Les Sisters Of Mercy, légendes du rock gothique, fêtaient hier soir leurs trente ans à l’Ancienne Belgique. Retour sur la première de deux soirées en noir. Les princes goths répondent-ils toujours aux souffrances de leurs disciples?
Ah, avoir quinze ans! Se délecter des accords sombres des premiers Cure, Bauhaus ou Sisters of Mercy en lisant «Les souffrances du jeune Werther». S’évader dans un imaginaire d’un autre siècle, d’une autre réalité où on n’était plus seul dans son mal être. C’était ça le rock gothique!
Cette année, les Sisters of Mercy fêtent leurs trente ans. Double passage à l’Ancienne Belgique pour l’occasion, forcément à guichet fermé. Dans la salle, on patiente devant deux écrans qui jouent des scènes de films sci-fi de série Z. Autour de nous, des quadragénaires nostalgiques aux allures de banquiers se mélangent aux corbeaux humains dans leur plus bel uniforme. Les t-shirts à l’effigie du groupe sont visibles partout. Car les Sisters font (ou ont fait) partie intégrante de la vie de leurs fans. Ils représentent. Et ce simple fait vaut toutes les reconnaissances.

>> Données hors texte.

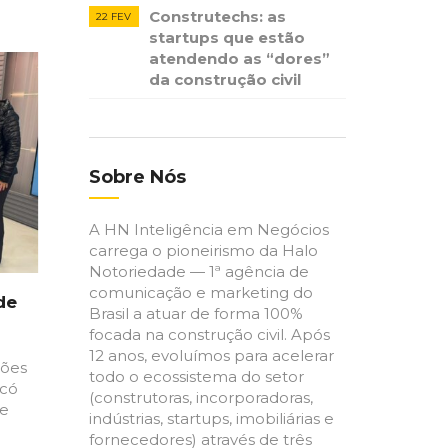
Construtechs: as
22 FEV
startups que estão
atendendo as “dores”
da construção civil
Sobre Nós
A HN Inteligência em Negócios
carrega o pioneirismo da Halo
Notoriedade — 1ª agência de
comunicação e marketing do
de
Brasil a atuar de forma 100%
focada na construção civil. Após
12 anos, evoluímos para acelerar
ções
todo o ecossistema do setor
ecó
(construtoras, incorporadoras,
de
indústrias, startups, imobiliárias e
fornecedores) através de três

On en est là dans nos pensées quand une salve de fumigène vient noyer la salle et le (pourtant fort esthétique) décor de scène – des barres de fer en forme mikado et quelques mini-tours industrielles. La première partie du concert est pas loin d’être catastrophique. Les fumigènes cachent toute la scène (déjà, des fumigènes! Bientôt une soirée mousse?); le son est dégueulasse, une bouillie indus-goth pas aidée par des grateux pas loin d’être irrécupérables; et puis Andrew Eldritch, lider maximus, crâne chauve, cuir et lunettes noirs et air concerné. Andrew qui se déplace partout, SAUF sur le devant de la scène. Andrew dont on entrave rien de ce qu’il aboie, sa voix étant soit trop basse, soit trop haute, dans les deux cas perdue dans une overdose d’écho. La voix d’outre-tombe se perd dans le vide… Et le tout sonne comme du mauvais Marilyn Manson.
Et puis, ça s’améliore. Déjà, depuis le balcon, le son est bien meilleur. Surtout, on finit par se laisser aller, on se replonge dans ces hymnes en noir, on partage l’émotion de nos concitoyens… On retrouve presque nos sensations d’adolescents. Dominion fait (enfin) soulever les foules, Alice enfonce le clou. Ça chante dans la fosse comme sur le balcon. Suzanne, Temple Of Love, First And Last And Always… Les Sisters sont les U2 goths, pour le meilleur et pour le pire… C’est musicalement assez pauvre, mais les refrains sont scandés par une multitude et hurlent à la pleine lune.
Sisters Of Mercy, cuvée 2011. Souvent maladroit dans ses tentatives de moderniser son son, mais jouissif du fait de son statut de groupe culte, symbole d’une sous-culture qui a marqué son époque (et continue de grossir ses rangs). Ce soir encore, les Sisters ont adouci nos peines.